RECORD SET section start
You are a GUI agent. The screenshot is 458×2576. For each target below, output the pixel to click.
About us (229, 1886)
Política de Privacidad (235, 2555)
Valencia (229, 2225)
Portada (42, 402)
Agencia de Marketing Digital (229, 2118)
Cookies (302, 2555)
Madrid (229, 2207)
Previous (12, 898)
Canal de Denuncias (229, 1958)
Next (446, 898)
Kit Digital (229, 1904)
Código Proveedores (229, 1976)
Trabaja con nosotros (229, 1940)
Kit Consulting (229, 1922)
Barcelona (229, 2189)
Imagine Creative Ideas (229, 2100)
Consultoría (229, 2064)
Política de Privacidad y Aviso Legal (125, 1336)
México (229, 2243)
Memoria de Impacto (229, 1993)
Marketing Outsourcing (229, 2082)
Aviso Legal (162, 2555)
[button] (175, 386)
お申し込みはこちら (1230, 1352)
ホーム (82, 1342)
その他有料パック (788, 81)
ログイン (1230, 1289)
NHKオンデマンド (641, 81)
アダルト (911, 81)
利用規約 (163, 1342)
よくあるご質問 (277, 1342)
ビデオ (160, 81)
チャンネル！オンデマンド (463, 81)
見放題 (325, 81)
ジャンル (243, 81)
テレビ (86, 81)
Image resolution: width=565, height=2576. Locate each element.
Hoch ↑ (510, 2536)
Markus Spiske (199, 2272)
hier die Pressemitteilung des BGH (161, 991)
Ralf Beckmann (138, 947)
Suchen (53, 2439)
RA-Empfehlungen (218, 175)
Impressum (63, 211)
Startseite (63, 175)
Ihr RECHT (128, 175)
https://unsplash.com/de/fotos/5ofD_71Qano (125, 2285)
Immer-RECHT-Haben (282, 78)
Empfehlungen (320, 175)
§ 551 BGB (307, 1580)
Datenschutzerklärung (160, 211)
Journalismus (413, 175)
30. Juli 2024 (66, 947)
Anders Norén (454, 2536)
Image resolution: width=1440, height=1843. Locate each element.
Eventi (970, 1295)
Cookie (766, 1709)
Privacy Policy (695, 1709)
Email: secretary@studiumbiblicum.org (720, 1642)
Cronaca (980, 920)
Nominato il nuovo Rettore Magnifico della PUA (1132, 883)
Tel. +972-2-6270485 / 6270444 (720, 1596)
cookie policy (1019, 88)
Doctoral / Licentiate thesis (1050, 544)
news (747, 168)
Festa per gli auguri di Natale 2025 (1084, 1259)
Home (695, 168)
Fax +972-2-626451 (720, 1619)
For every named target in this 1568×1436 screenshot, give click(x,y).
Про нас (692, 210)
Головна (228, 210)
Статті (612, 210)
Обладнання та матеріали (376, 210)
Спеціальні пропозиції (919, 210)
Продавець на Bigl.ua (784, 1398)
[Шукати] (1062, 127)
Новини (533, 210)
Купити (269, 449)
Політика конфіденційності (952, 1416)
RECORD SET section end
» WHAT YOU WILL DO
Each line from the first line of the listing through the line containing "México (229, 2243)" must be set down exactly; no other line belongs in the answer.

» WRITTEN RESPONSE
You are a GUI agent. The screenshot is 458×2576. For each target below, output the pixel to click.
About us (229, 1886)
Política de Privacidad (235, 2555)
Valencia (229, 2225)
Portada (42, 402)
Agencia de Marketing Digital (229, 2118)
Cookies (302, 2555)
Madrid (229, 2207)
Previous (12, 898)
Canal de Denuncias (229, 1958)
Next (446, 898)
Kit Digital (229, 1904)
Código Proveedores (229, 1976)
Trabaja con nosotros (229, 1940)
Kit Consulting (229, 1922)
Barcelona (229, 2189)
Imagine Creative Ideas (229, 2100)
Consultoría (229, 2064)
Política de Privacidad y Aviso Legal (125, 1336)
México (229, 2243)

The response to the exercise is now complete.